## WHAT THE TASK ASKS
Whenever the string "here" appears in a line of the listing below, that line counts. Say how many lines count, and give nothing else.

## RECORD EXTRACTS
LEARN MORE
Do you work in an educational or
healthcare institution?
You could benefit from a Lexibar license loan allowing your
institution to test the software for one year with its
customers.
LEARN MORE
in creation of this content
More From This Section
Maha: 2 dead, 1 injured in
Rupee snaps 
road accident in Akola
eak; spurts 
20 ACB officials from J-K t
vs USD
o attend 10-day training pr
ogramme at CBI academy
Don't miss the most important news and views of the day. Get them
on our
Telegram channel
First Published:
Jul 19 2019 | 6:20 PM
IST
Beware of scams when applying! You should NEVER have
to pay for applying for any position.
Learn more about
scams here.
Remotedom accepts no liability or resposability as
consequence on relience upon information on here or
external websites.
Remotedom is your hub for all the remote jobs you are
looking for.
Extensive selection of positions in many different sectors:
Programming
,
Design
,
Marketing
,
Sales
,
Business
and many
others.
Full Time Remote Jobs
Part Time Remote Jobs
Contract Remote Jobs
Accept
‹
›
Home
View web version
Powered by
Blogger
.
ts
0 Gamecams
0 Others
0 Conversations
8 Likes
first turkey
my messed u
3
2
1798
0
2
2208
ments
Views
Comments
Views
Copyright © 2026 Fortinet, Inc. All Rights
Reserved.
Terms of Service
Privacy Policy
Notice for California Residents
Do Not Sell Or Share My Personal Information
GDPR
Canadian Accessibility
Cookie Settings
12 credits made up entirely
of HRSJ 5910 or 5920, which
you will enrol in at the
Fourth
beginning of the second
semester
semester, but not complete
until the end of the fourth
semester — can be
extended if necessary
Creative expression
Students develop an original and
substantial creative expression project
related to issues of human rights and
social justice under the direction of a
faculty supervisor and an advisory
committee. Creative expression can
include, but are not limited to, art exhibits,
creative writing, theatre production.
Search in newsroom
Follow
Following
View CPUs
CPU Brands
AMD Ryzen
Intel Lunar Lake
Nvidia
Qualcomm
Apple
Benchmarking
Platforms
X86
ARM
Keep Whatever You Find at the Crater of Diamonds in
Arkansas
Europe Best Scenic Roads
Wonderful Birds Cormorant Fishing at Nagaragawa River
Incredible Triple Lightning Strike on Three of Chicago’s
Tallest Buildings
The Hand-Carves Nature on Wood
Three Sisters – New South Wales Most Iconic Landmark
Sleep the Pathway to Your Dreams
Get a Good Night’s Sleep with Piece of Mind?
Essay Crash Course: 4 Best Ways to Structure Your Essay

## EXERCISE OUTPUT
2